CUDAmemcpy takes too long

Hy,

I have a program in CUDA and it’s seems to long to run.

My program:

I have rfData_h as an input

cudaMalloc((void **) &rfData_d, size_nmpts_nmlne);

//Copy
cudaMemcpy(rfData_d, rfData_h, size_nmpts_nmlne, cudaMemcpyHostToDevice);

My kernels invocation

//Retrieve
cudaMemcpy(rfData_h, rfDataMODE_d, size_nmpts_nmlne, cudaMemcpyDeviceToHost);

My kernel is quick so no problem at all ( <300 us )
But the memory transfer takes too long (>100ms)
Can I use the shared memory instead of the local memory so that it’ll be faster?

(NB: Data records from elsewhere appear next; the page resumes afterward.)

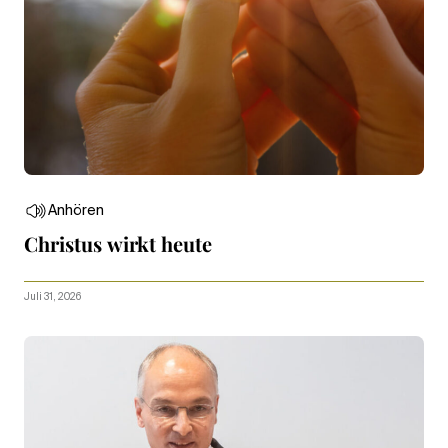
Anhören
Christus wirkt heute
Juli 31, 2026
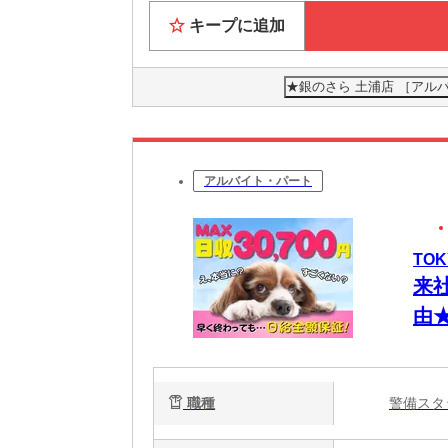
キープに追加
★銀のさら 土浦店 ［ア
アルバイト・パート
TO
来
由
金
都
職種
警備ス
ト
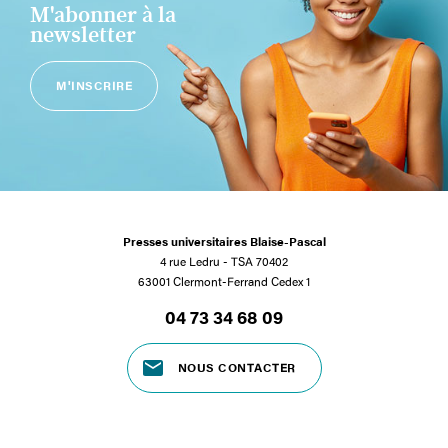
M'abonner à la
newsletter
M'INSCRIRE
Presses universitaires Blaise-Pascal
4 rue Ledru - TSA 70402
63001 Clermont-Ferrand Cedex 1
04 73 34 68 09
NOUS CONTACTER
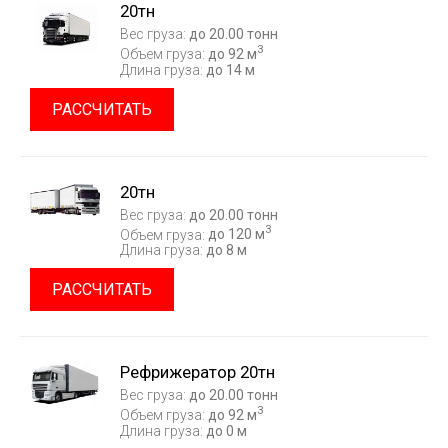
20тн
Вес груза:
до 20.00 тонн
3
Объем груза:
до 92 м
Длина груза:
до 14 м
РАССЧИТАТЬ
20тн
Вес груза:
до 20.00 тонн
3
Объем груза:
до 120 м
Длина груза:
до 8 м
РАССЧИТАТЬ
Рефрижератор 20тн
Вес груза:
до 20.00 тонн
3
Объем груза:
до 92 м
Длина груза:
до 0 м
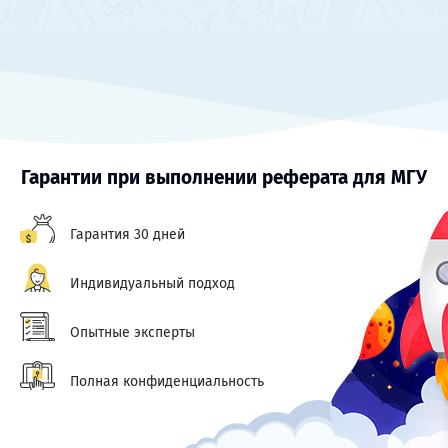
Гарантии при выполнении реферата для МГУ
Гарантия 30 дней
Индивидуальный подход
Опытные эксперты
Полная конфиденциальность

I need to have the copy → kernel → retrieve <1ms.

Shared memory cant be used outside your kernel function.

How do you know your kernel takes less than 300us??

What you probably see is that the kernel invocation is async and therefore you only measure the launch time of the kernel.

The memcpy than implictly calls cudaThreadSynchronize and therefore you think your copy takes so much time.

Make sure you time the code correcly by putting a sync after the kernel and then measuring the time, also check for errors returned

from the kernel.

You can probably find more info about this in the programming guide or the best practice manual released lately by nVidia.

eyal

Ok thanks now I see what’s going on!